Thursday, July 9, 2009

How many yeast proteins have PDB structures?

Several ways to go:
1, from PDB website
http://www.pdb.org/pdb/home/home.do
Use advanced search mode by clicking the button on the upper right corner. Choose Taxonomy and search "Saccharomyces cerevisiae" or "cerevisiae" in the pop-up windowns. Yeah, you got 1615 structures as of 20090709. Click on then and go to left navigation panel on the new page.
If you are just interested in the PDB id, it is easy, click on "Results ID List" will get it. If you are interested in the structures, then "Select All" and "Downloaded Selected". If you are interested in other information, like me, the correspondence of Uniprot ID and PDB ID(with chain information), you should use "Custom Report" beneath "Tabulate", choose whatever information you want in the final table, then create report, and download it(csv file format perferred). For 1615 structures, it will take quite some time if you choose to include more information.

2, from Uniprot website.
http://www.uniprot.org/uniprot/
Fill in taxonomy:4932 in the query box will return you all proteins in yeast(taxonomy ID: 4932)

Wednesday, July 8, 2009

Things about PDB

1, as of July, 2009, PDB contains almost 60,000 structures, among which about 54,000 proteins, and again among which 47,000 X-ray PDB structures.
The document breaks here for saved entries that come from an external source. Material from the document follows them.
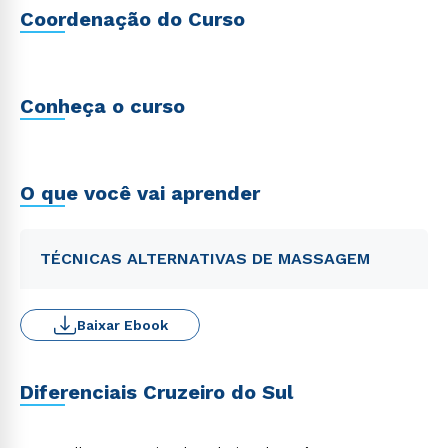
Coordenação do Curso
Conheça o curso
O que você vai aprender
TÉCNICAS ALTERNATIVAS DE MASSAGEM
Baixar Ebook
Diferenciais Cruzeiro do Sul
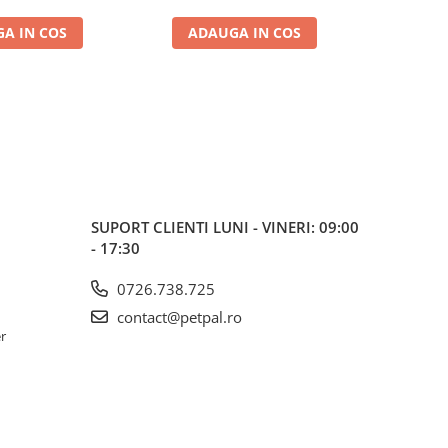
A IN COS
ADAUGA IN COS
ADA
SUPORT CLIENTI
LUNI - VINERI: 09:00
- 17:30
0726.738.725
contact@petpal.ro
er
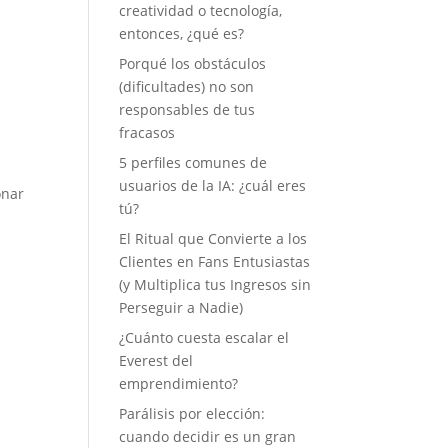
creatividad o tecnología,
entonces, ¿qué es?
Porqué los obstáculos
(dificultades) no son
responsables de tus
fracasos
5 perfiles comunes de
usuarios de la IA: ¿cuál eres
onar
tú?
El Ritual que Convierte a los
Clientes en Fans Entusiastas
(y Multiplica tus Ingresos sin
Perseguir a Nadie)
¿Cuánto cuesta escalar el
Everest del
emprendimiento?
Parálisis por elección:
cuando decidir es un gran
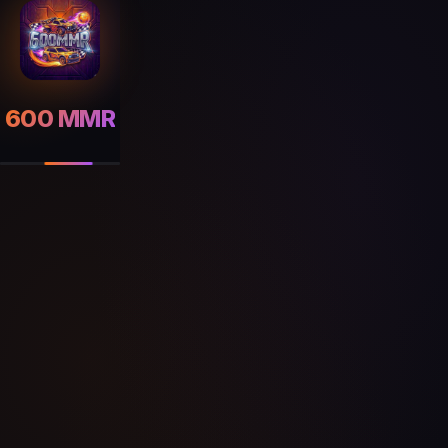
600 MMR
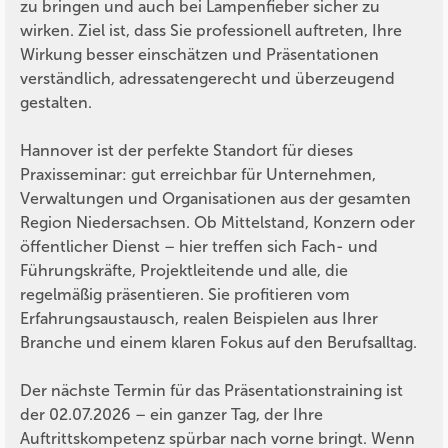
zu bringen und auch bei Lampenfieber sicher zu
wirken. Ziel ist, dass Sie professionell auftreten, Ihre
Wirkung besser einschätzen und Präsentationen
verständlich, adressatengerecht und überzeugend
gestalten.
Hannover ist der perfekte Standort für dieses
Praxisseminar: gut erreichbar für Unternehmen,
Verwaltungen und Organisationen aus der gesamten
Region Niedersachsen. Ob Mittelstand, Konzern oder
öffentlicher Dienst – hier treffen sich Fach- und
Führungskräfte, Projektleitende und alle, die
regelmäßig präsentieren. Sie profitieren vom
Erfahrungsaustausch, realen Beispielen aus Ihrer
Branche und einem klaren Fokus auf den Berufsalltag.
Der nächste Termin für das Präsentationstraining ist
der 02.07.2026 – ein ganzer Tag, der Ihre
Auftrittskompetenz spürbar nach vorne bringt. Wenn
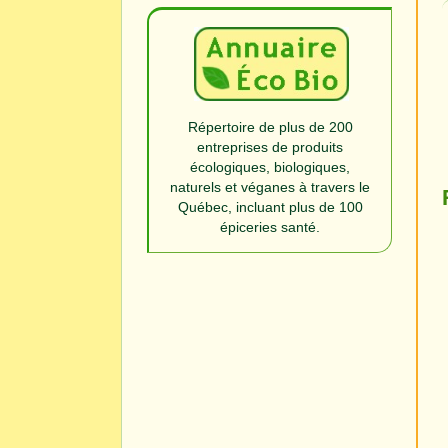
Répertoire de plus de 200
entreprises de produits
écologiques, biologiques,
naturels et véganes à travers le
Québec, incluant plus de 100
épiceries santé.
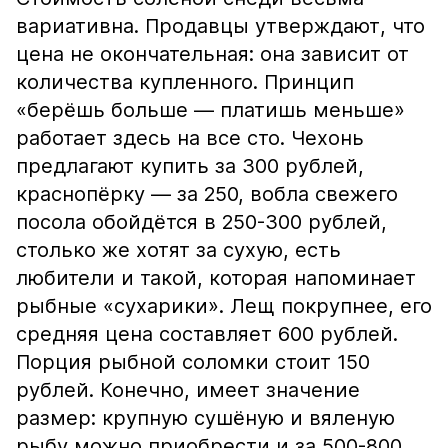
вариативна. Продавцы утверждают, что
цена не окончательная: она зависит от
количества купленного. Принцип
«берёшь больше — платишь меньше»
работает здесь на все сто. Чехонь
предлагают купить за 300 рублей,
краснопёрку — за 250, вобла свежего
посола обойдётся в 250-300 рублей,
столько же хотят за сухую, есть
любители и такой, которая напоминает
рыбные «сухарики». Лещ покрупнее, его
средняя цена составляет 600 рублей.
Порция рыбной соломки стоит 150
рублей. Конечно, имеет значение
размер: крупную сушёную и вяленую
рыбу можно приобрести и за 500-800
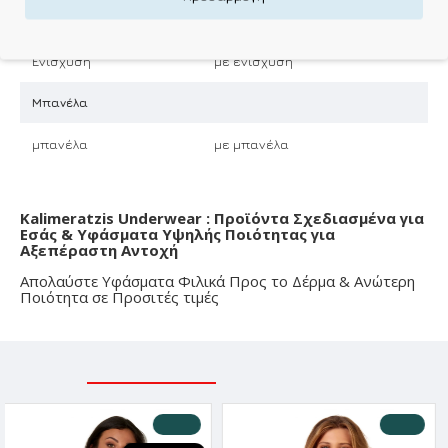
Ενίσχυση
Ενίσχυση
με ενίσχυση
Μπανέλα
μπανέλα
με μπανέλα
Kalimeratzis Underwear : Προϊόντα Σχεδιασμένα για
Εσάς & Υφάσματα Υψηλής Ποιότητας για
Αξεπέραστη Αντοχή
Απολαύστε Υφάσματα Φιλικά Προς το Δέρμα & Ανώτερη
Ποιότητα σε Προσιτές τιμές
ΣΧΕΤΙΚΑ ΠΡΟΪΟΝΤΑ
ΕΙΔΑΤΕ ΠΡΟΣΦΑΤΑ
-30 %
-10 %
2, you can download PDB file separately from ftp://ftp.wwpdb.org/pub/pdb/data/structures/all/pdb/, or http://www.rcsb.org/pdb/files/. For example,
wget ftp://ftp.wwpdb.org/pub/pdb/data/structures/all/pdb/pdb1a2k.ent.gz
wget http://www.rcsb.org/pdb/files/4hhb.pdb.gz
Yes, it is possible to use Bioperl:
use Bio::Structure::IO;

$in = Bio::Structure::IO->new(-file => "pdb1a2k.ent",
-format => 'pdb');

while ( my $struc = $in->next_structure() ) {
print "Structure ", $struc->id,"\n";
}

3, EBI has some curated information on PDB structures, check here:

ftp://ftp.ebi.ac.uk/pub/databases/rcsb/pdb-remediated/

4, PDB sequences could be downloaded from NCBI website. So you need not generate by yourself from parsing the structures, which is also error-prone.
wget ftp://ftp.ncbi.nih.gov/blast/db/FASTA/pdbaa.gz
5, each entry of pdbaa represents a sequence, but could correspond to multiple chains of different structures. This sequence has a NCBI gi, and thus easy to follow. The residue number in .pdb files is based on these sequences. And usually, PDB chains only contain a part of the sequence. Yes, sometimes it introduces more residues, but usually it does not matter a lot.